Collected data:
Start of Block

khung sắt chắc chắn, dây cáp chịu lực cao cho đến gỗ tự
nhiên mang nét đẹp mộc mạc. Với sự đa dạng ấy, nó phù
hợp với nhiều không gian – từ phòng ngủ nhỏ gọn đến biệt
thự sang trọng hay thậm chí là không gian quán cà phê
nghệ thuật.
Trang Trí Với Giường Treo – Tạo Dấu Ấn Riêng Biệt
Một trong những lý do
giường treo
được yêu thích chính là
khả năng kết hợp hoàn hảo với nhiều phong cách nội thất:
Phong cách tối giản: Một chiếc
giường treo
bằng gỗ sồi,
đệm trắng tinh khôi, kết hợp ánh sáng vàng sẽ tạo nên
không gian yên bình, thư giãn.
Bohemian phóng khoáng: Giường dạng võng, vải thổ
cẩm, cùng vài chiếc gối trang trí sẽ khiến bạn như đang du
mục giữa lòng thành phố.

End of Block

THE TASK - Collect each line of the entries that has the word "cách", copying it in full.

OUTPUT FOR THIS TASK -
khả năng kết hợp hoàn hảo với nhiều phong cách nội thất:
Phong cách tối giản: Một chiếc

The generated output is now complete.